**Required work**: Please reproduce, exactly and with nothing added, the line containing "THE TOWN: MC" and every line after it to the end of the records.

**Data**:
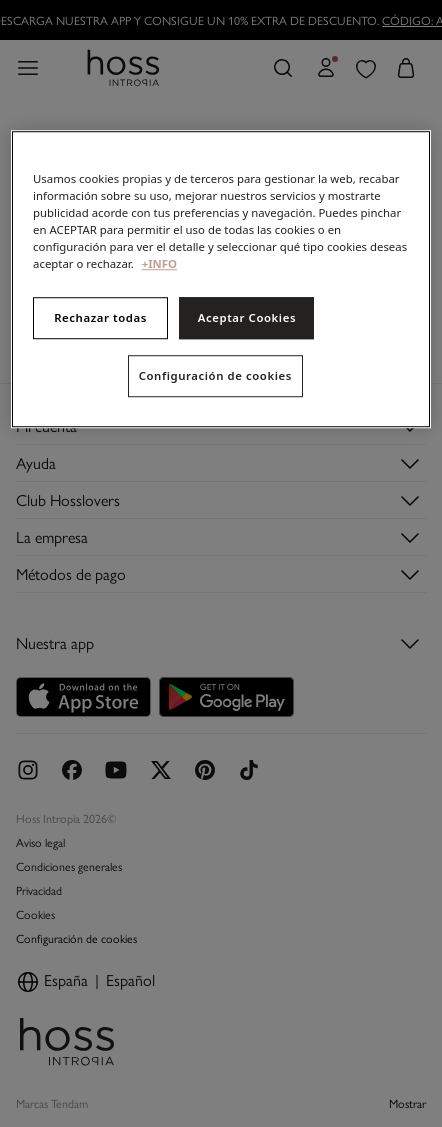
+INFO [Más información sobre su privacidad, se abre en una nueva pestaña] (159, 264)
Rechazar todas (100, 318)
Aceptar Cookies (247, 318)
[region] (221, 279)
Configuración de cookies (215, 376)
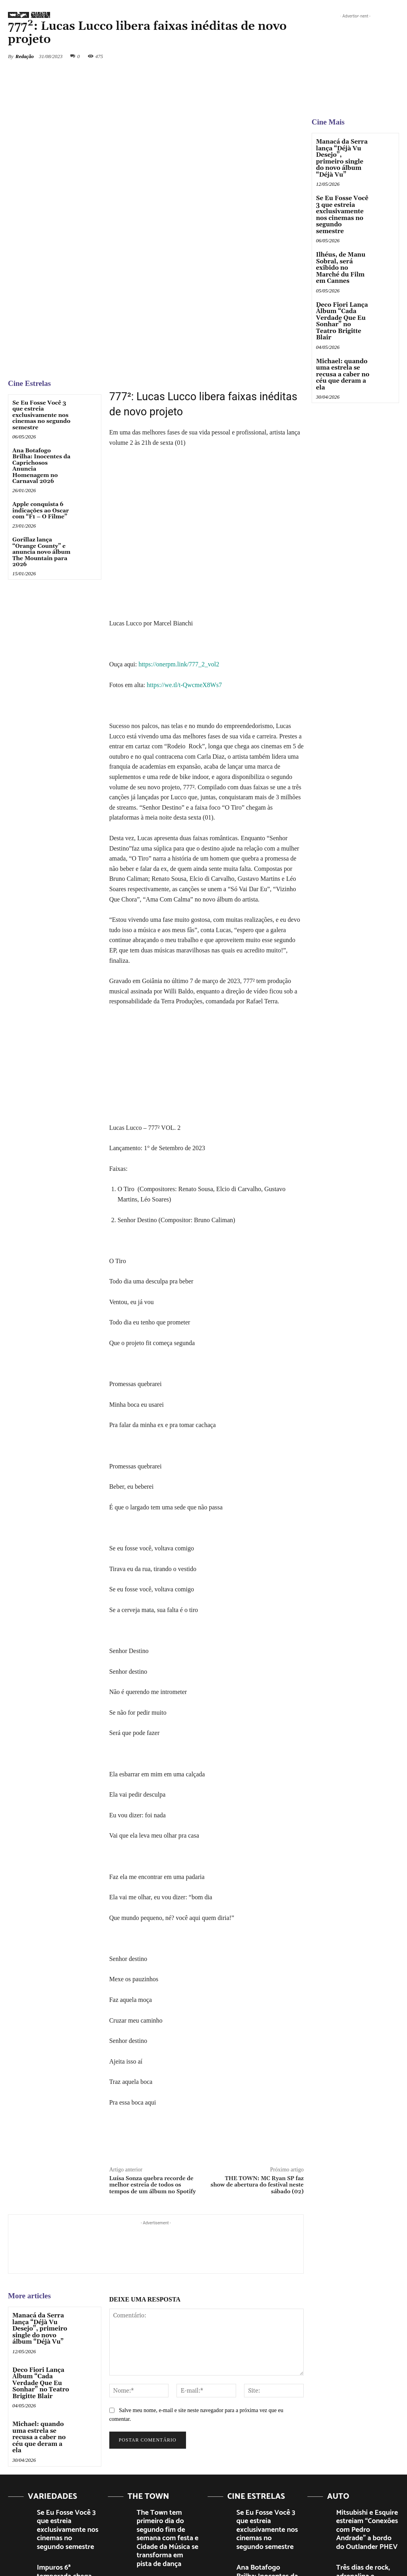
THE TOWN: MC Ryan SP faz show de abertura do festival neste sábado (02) (257, 2086)
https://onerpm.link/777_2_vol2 (178, 565)
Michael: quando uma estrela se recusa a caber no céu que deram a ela (40, 2330)
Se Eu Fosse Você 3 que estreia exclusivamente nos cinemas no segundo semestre (41, 317)
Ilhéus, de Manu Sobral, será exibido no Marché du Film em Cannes (342, 249)
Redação (25, 56)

**Expected output**:
THE TOWN: MC Ryan SP faz show de abertura do festival neste sábado (02) (257, 2086)
https://onerpm.link/777_2_vol2 (178, 565)
Michael: quando uma estrela se recusa a caber no céu que deram a ela (40, 2330)
Se Eu Fosse Você 3 que estreia exclusivamente nos cinemas no segundo semestre (41, 317)
Ilhéus, de Manu Sobral, será exibido no Marché du Film em Cannes (342, 249)
Redação (25, 56)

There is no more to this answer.